Des ONG ont récemment alerté sur la situation toujours "catastrophique" dans le territoire palestinien, plus de six mois après l'adoption à l'ONU d'une résolution entérinant un plan américain prévoyait notamment la reprise totale de l'aide humanitaire.
Or, selon les associations, les Gazaouis manquent encore de tout et les camions d'aide, qui empruntent des points de passage tous contrôlés par Israël, ne sont pas assez nombreux pour faire baisser les prix.
De plus, un cessez-le-feu en vigueur depuis octobre n'empêche pas des tirs quasi quotidiens.
"Cet Aïd est si triste.
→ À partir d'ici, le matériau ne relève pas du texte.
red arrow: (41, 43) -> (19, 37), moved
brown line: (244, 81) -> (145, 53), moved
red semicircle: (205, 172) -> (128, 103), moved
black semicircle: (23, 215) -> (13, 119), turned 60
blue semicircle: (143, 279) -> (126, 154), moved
Tous les jours il y a des funérailles et des veillées funèbres", relate Abou Abdallah al-Mossadar, 59 ans. "La trêve n'est qu'un gros mensonge".
Lui et son frère ont déboursé 13.000 shekels (3.900 euros) pour acheter un mouton, habituellement sacrifié et consommé pendant l'Aïd.
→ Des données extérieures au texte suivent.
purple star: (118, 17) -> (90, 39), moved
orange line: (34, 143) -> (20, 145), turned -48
"Nous essayerons dans tous les cas de créer de la joie pour les enfants", explique celui qui avant la guerre exerçait en tant que promoteur immobilier, issu d'une famille fortunée.
- Jusqu'à 4.500 euros le mouton -
Selon la tradition musulmane, l'Aïd al-Adha commémore le sacrifice qu'avait failli accomplir Abraham (Ibrahim dans le Coran) en immolant son fils, avant que l'ange Gabriel ne lui propose in extremis de tuer un mouton à sa place.
"Un mouton qui était vendu pour environ 1.000 shekels (300 euros) avant la guerre vaut désormais entre 11.000 et 15.000 shekels", soit entre 3.300 et 4.500 euros, précise Raafat Assaliya, porte-parole du ministère de l'Agriculture à Gaza.
Selon l'Organisation des Nations unies pour l'alimentation et l'agriculture (FAO), il ne reste dans le territoire de 2,1 millions d'habitants qu'un quart des ovidés par rapport à l'avant-guerre, soit 15.000 bêtes.
Ahmed Abou Salem, un habitant de la ville de Gaza âgé de 50 ans, se dit "choqué".
"On n'avait jamais entendu de tels prix", dit-il à l'AFP. "Des familles comme nous, qui avions l'habitude de sacrifier une bête tous les ans, ne peuvent même pas acheter un kilo de viande pour les enfants".
Avec les pénuries de gaz, la cuisson et la préparation des repas, à la maison ou sous les tentes de déplacés, sont également un problème, relève Abou Ahmed Wafi, 42 ans.
"Sur les marchés on trouve surtout du kaak (pain), des maamoul (pâtisseries) et des sucreries. Nous rêvions de les préparer chez nous comme toujours, mais les prix ont fortement augmenté et il n'y a pas de gaz de cuisson pour les cuire", dit ce déplacé dans le sud du territoire.
A Khan Younès, également dans le sud, une famille a réussi à préparer les traditionnels biscuits maamoul, sous un abri de fortune. Assises par terre, une femme et sa fille pétrissent la pâte, avant qu'elle ne soit cuite dans un four en terre improvisé.
"Nous vivons toujours sous des tentes, sans aucune atmosphère de joie, seulement des soucis, de la peur et de l'épuisement, sans rien du bonheur que nous avons connu autrefois", conclut Nadia Abou Shamala.